§ **The task**
The expected result is a word-for-word copy of the entries, minus any pictures.
Segment Start: Source material
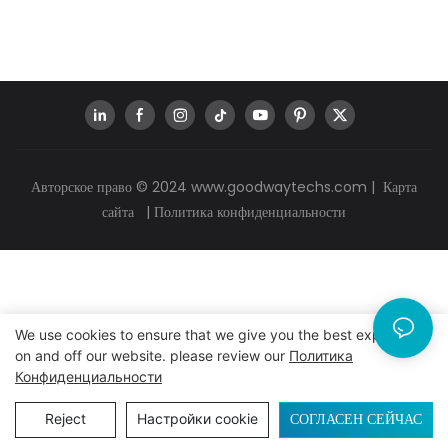
Авторское право © 2024
www.goodwaytechs.com
|
Карта
сайта
|
Политика конфиденциальности
We use cookies to ensure that we give you the best experience
on and off our website. please review our
Политика
Конфиденциальности
СОГЛАСЕН СЕЙЧАС
Reject
Настройки cookie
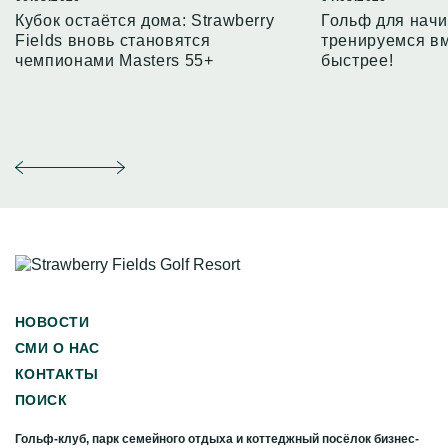
Кубок остаётся дома: Strawberry
Гольф для нач
Fields вновь становятся
тренируемся в
чемпионами Masters 55+
быстрее!
НОВОСТИ
СМИ О НАС
КОНТАКТЫ
ПОИСК
Гольф-клуб, парк семейного отдыха и коттеджный посёлок бизнес-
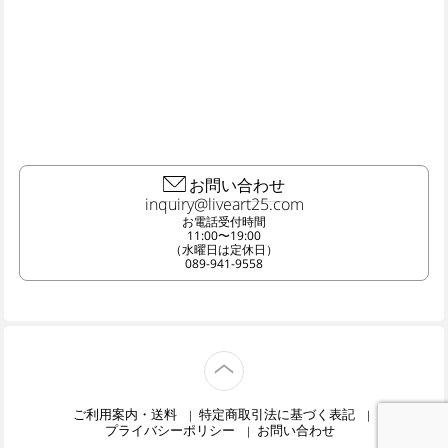
お問い合わせ
お電話受付時間
11:00〜19:00
（水曜日は定休日）
089-941-9558
TOP
ご利用案内・送料
特定商取引法に基づく表記
プライバシーポリシー
お問い合わせ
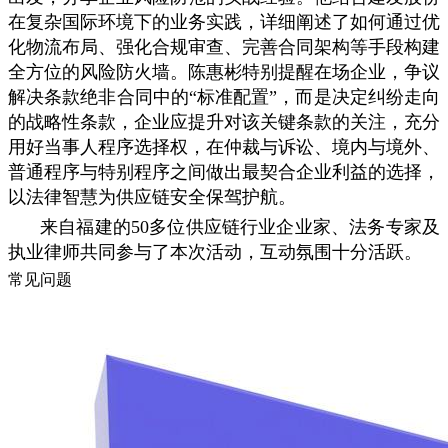
在复杂国际环境下的业务实践，详细阐述了如何通过优
化物流布局、强化合规审查、完善合同架构等手段构建
全方位的风险防火墙。陈惠彬特别提醒在场企业，争议
解决条款绝非合同中的“标准配置”，而是决定纠纷走向
的战略性条款，企业应提升对该关键条款的关注，充分
用好当事人程序选择权，在仲裁与诉讼、境内与境外、
普通程序与特别程序之间做出最契合企业利益的选择，
以法律智慧为供应链安全保驾护航。
来自福建的50多位供应链行业企业家、法务专家及
执业律师共同参与了本次活动，互动氛围十分活跃。
常见问题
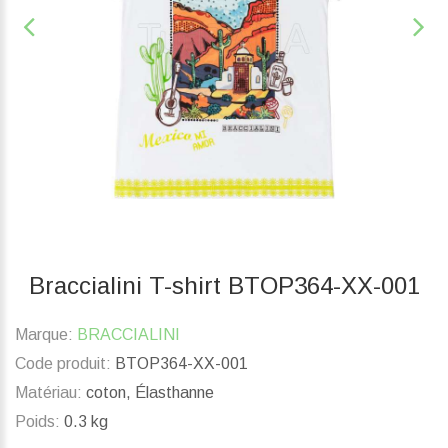
Braccialini T-shirt BTOP364-XX-001
Marque:
BRACCIALINI
Code produit:
BTOP364-XX-001
Matériau:
coton, Élasthanne
Poids:
0.3 kg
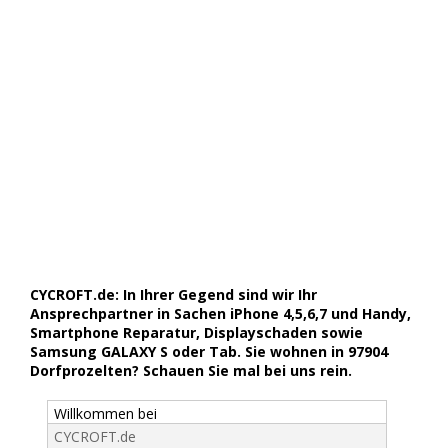
CYCROFT.de: In Ihrer Gegend sind wir Ihr
Ansprechpartner in Sachen iPhone 4,5,6,7 und Handy,
Smartphone Reparatur, Displayschaden sowie
Samsung GALAXY S oder Tab. Sie wohnen in 97904
Dorfprozelten? Schauen Sie mal bei uns rein.
Willkommen bei
CYCROFT.de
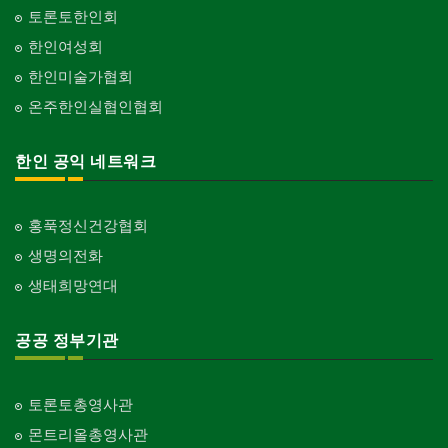
토론토한인회
한인여성회
한인미술가협회
온주한인실협인협회
한인 공익 네트워크
홍푹정신건강협회
생명의전화
생태희망연대
공공 정부기관
토론토총영사관
몬트리올총영사관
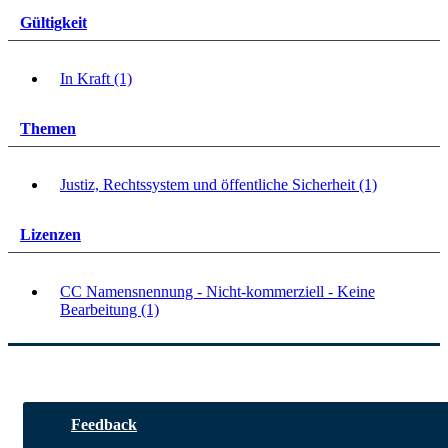
Gültigkeit
In Kraft (1)
Themen
Justiz, Rechtssystem und öffentliche Sicherheit (1)
Lizenzen
CC Namensnennung - Nicht-kommerziell - Keine
Bearbeitung (1)
Feedback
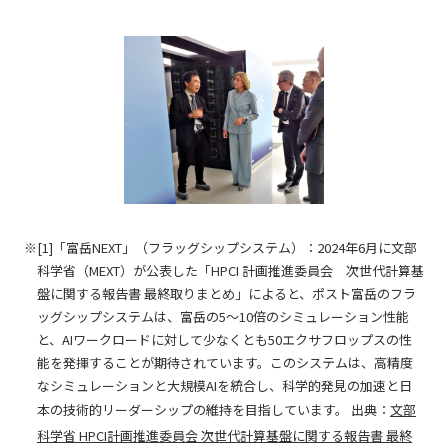
[1]「富岳NEXT」（フラッグシップシステム）：2024年6月に文部
科学省（MEXT）が公表した「HPCI 計画推進委員会 次世代計算基
盤に関する報告書 最終取りまとめ」によると、ポスト富岳のフラ
ッグシップシステムは、富岳の5～10倍のシミュレーション性能
と、AIワークロードに対して少なくとも50エクサフロップスの性
能を発揮することが期待されています。このシステムは、高精度
なシミュレーションと大規模AIを統合し、科学的発見の加速と日
本の技術的リーダーシップの維持を目指しています。 出典：
文部
科学省 HPCI計画推進委員会 次世代計算基盤に関する報告書 最終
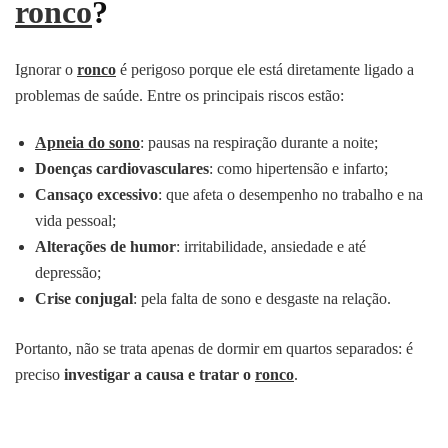
ronco
?
Ignorar o
ronco
é perigoso porque ele está diretamente ligado a
problemas de saúde. Entre os principais riscos estão:
Apneia do sono
: pausas na respiração durante a noite;
Doenças cardiovasculares
: como hipertensão e infarto;
Cansaço excessivo
: que afeta o desempenho no trabalho e na
vida pessoal;
Alterações de humor
: irritabilidade, ansiedade e até
depressão;
Crise conjugal
: pela falta de sono e desgaste na relação.
Portanto, não se trata apenas de dormir em quartos separados: é
preciso
investigar a causa e tratar o
ronco
.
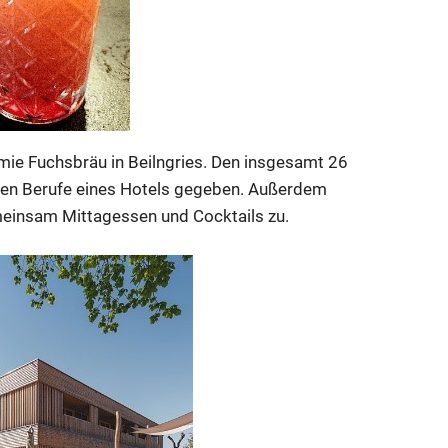
omie Fuchsbräu in Beilngries. Den insgesamt 26
enen Berufe eines Hotels gegeben. Außerdem
meinsam Mittagessen und Cocktails zu.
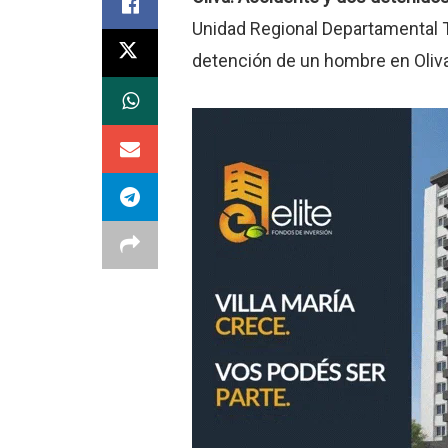
Unidad Regional Departamental T
detención de un hombre en Oliva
Segment End: Source material
§ **Written answer**
Авторское право © 2024
www.goodwaytechs.com
|
Карта
сайта
|
Политика конфиденциальности
We use cookies to ensure that we give you the best experience
on and off our website. please review our
Политика
Конфиденциальности
СОГЛАСЕН СЕЙЧАС
Reject
Настройки cookie
Кубок остаётся дома: Strawberry
Гольф для нач
Fields вновь становятся
тренируемся в
чемпионами Masters 55+
быстрее!
НОВОСТИ
СМИ О НАС
КОНТАКТЫ
ПОИСК
Гольф-клуб, парк семейного отдыха и коттеджный посёлок бизнес-
お問い合わせ
お電話受付時間
11:00〜19:00
（水曜日は定休日）
089-941-9558
TOP
ご利用案内・送料
特定商取引法に基づく表記
プライバシーポリシー
お問い合わせ
在复杂国际环境下的业务实践，详细阐述了如何通过优
化物流布局、强化合规审查、完善合同架构等手段构建
全方位的风险防火墙。陈惠彬特别提醒在场企业，争议
解决条款绝非合同中的“标准配置”，而是决定纠纷走向
的战略性条款，企业应提升对该关键条款的关注，充分
用好当事人程序选择权，在仲裁与诉讼、境内与境外、
普通程序与特别程序之间做出最契合企业利益的选择，
以法律智慧为供应链安全保驾护航。
来自福建的50多位供应链行业企业家、法务专家及
执业律师共同参与了本次活动，互动氛围十分活跃。
常见问题
Braccialini T-shirt BTOP364-XX-001
Marque:
BRACCIALINI
Code produit:
BTOP364-XX-001
Matériau:
coton, Élasthanne
Poids:
0.3 kg
CYCROFT.de: In Ihrer Gegend sind wir Ihr
Ansprechpartner in Sachen iPhone 4,5,6,7 und Handy,
Smartphone Reparatur, Displayschaden sowie
Samsung GALAXY S oder Tab. Sie wohnen in 97904
Dorfprozelten? Schauen Sie mal bei uns rein.
Willkommen bei
CYCROFT.de
토론토한인회
한인여성회
한인미술가협회
온주한인실협인협회
한인 공익 네트워크
홍푹정신건강협회
생명의전화
생태희망연대
공공 정부기관
토론토총영사관
몬트리올총영사관
Gültigkeit
In Kraft (1)
Themen
Justiz, Rechtssystem und öffentliche Sicherheit (1)
Lizenzen
CC Namensnennung - Nicht-kommerziell - Keine
Bearbeitung (1)
Feedback
[1]「富岳NEXT」（フラッグシップシステム）：2024年6月に文部
科学省（MEXT）が公表した「HPCI 計画推進委員会 次世代計算基
盤に関する報告書 最終取りまとめ」によると、ポスト富岳のフラ
ッグシップシステムは、富岳の5～10倍のシミュレーション性能
と、AIワークロードに対して少なくとも50エクサフロップスの性
能を発揮することが期待されています。このシステムは、高精度
なシミュレーションと大規模AIを統合し、科学的発見の加速と日
本の技術的リーダーシップの維持を目指しています。 出典：
文部
科学省 HPCI計画推進委員会 次世代計算基盤に関する報告書 最終
ronco
?
Ignorar o
ronco
é perigoso porque ele está diretamente ligado a
problemas de saúde. Entre os principais riscos estão:
Apneia do sono
: pausas na respiração durante a noite;
Doenças cardiovasculares
: como hipertensão e infarto;
Cansaço excessivo
: que afeta o desempenho no trabalho e na
vida pessoal;
Alterações de humor
: irritabilidade, ansiedade e até
depressão;
Crise conjugal
: pela falta de sono e desgaste na relação.
Portanto, não se trata apenas de dormir em quartos separados: é
preciso
investigar a causa e tratar o
ronco
.
omie Fuchsbräu in Beilngries. Den insgesamt 26
enen Berufe eines Hotels gegeben. Außerdem
meinsam Mittagessen und Cocktails zu.
Unidad Regional Departamental T
detención de un hombre en Oliva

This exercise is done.